Study finds, Preventing Acute Kidney Injury and Hypotension
This body created a plan to manage and improve outcomes for all THA and TKA patients, based on pre- and postoperative risk factors associated with the development of acute kidney damage (AKI). This report illustrates the protocol's ongoing success and growth to reduce AKI and hypotension in patients with elective total arthroplasty.
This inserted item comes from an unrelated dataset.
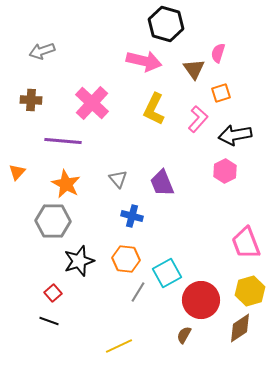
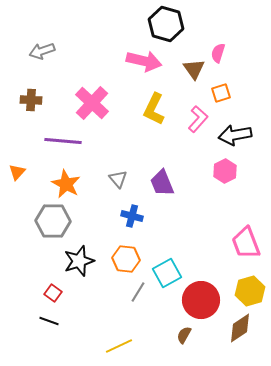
red square: rotated 12 degrees counterclockwise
A multidisciplinary team comprising orthopaedic surgeons, nephrologists, anesthesiologists, cardiologists, and internal medicine hospitalists created a comprehensive protocol aimed at decreasing complications after elective joint arthroplasty and improving clinical outcomes across multiple hospitals. Patient demographics, hospital length of stay, readmission rates, mortality, and postoperative AKI and hypotension incidences were recorded and compared between preprotocol phase I (initial protocol implementation) and phase II (protocol expansion across 10 hospitals) patient cohorts.

--Overall, 3,222 patients over 56 months and 10 hospitals were included.

--Our phase II AKI rate (0.6%) was significantly lower than our preprotocol rate (6.2%) and statistically similar to our phase I rate (1.2%).

--Our hypotension rate in phase II (6.8%) was significantly lower than our preprotocol rate (12.7%) but statistically similar to our phase I rate (5.9%).

--Furthermore, a significant decrease was observed in hospital length of stay over time, but no difference was observed in readmission and mortality rates over time.

This study provides a multidisciplinary, thorough and successful approach for managing and reducing AKI and hypotension rates in a wide range of patient groups across various hospital centres.